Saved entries
# # # # #

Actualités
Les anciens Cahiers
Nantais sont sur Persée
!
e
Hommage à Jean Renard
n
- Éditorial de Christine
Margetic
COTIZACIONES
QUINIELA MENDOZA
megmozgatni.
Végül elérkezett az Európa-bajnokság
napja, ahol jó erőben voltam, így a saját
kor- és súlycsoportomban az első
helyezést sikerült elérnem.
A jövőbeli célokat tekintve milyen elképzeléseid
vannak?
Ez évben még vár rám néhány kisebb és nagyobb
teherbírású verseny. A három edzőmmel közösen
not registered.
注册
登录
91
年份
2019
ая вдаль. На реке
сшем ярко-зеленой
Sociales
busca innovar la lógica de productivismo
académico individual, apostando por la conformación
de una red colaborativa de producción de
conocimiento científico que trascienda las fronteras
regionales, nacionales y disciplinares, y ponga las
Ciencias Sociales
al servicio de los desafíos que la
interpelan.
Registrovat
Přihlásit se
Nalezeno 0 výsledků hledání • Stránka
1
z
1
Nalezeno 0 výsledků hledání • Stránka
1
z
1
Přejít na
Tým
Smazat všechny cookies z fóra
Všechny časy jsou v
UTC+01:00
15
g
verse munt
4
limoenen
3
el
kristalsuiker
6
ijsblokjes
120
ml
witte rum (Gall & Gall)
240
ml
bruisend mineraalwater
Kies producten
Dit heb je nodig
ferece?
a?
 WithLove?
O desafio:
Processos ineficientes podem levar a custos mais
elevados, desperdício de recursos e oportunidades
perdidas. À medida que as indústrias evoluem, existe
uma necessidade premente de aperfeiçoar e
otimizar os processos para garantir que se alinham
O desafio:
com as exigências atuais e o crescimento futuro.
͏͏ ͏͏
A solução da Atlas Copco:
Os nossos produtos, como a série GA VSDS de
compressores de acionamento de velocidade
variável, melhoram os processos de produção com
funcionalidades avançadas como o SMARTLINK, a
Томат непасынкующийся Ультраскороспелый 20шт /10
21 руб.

# # # # #

Task brief:
Return only those lines that run from the one containing "megmozgatni." through the end of the entries, keeping each exactly as written.

Result of the exercise:
megmozgatni.
Végül elérkezett az Európa-bajnokság
napja, ahol jó erőben voltam, így a saját
kor- és súlycsoportomban az első
helyezést sikerült elérnem.
A jövőbeli célokat tekintve milyen elképzeléseid
vannak?
Ez évben még vár rám néhány kisebb és nagyobb
teherbírású verseny. A három edzőmmel közösen
not registered.
注册
登录
91
年份
2019
ая вдаль. На реке
сшем ярко-зеленой
Sociales
busca innovar la lógica de productivismo
académico individual, apostando por la conformación
de una red colaborativa de producción de
conocimiento científico que trascienda las fronteras
regionales, nacionales y disciplinares, y ponga las
Ciencias Sociales
al servicio de los desafíos que la
interpelan.
Registrovat
Přihlásit se
Nalezeno 0 výsledků hledání • Stránka
1
z
1
Nalezeno 0 výsledků hledání • Stránka
1
z
1
Přejít na
Tým
Smazat všechny cookies z fóra
Všechny časy jsou v
UTC+01:00
15
g
verse munt
4
limoenen
3
el
kristalsuiker
6
ijsblokjes
120
ml
witte rum (Gall & Gall)
240
ml
bruisend mineraalwater
Kies producten
Dit heb je nodig
ferece?
a?
 WithLove?
O desafio:
Processos ineficientes podem levar a custos mais
elevados, desperdício de recursos e oportunidades
perdidas. À medida que as indústrias evoluem, existe
uma necessidade premente de aperfeiçoar e
otimizar os processos para garantir que se alinham
O desafio:
com as exigências atuais e o crescimento futuro.
͏͏ ͏͏
A solução da Atlas Copco:
Os nossos produtos, como a série GA VSDS de
compressores de acionamento de velocidade
variável, melhoram os processos de produção com
funcionalidades avançadas como o SMARTLINK, a
Томат непасынкующийся Ультраскороспелый 20шт /10
21 руб.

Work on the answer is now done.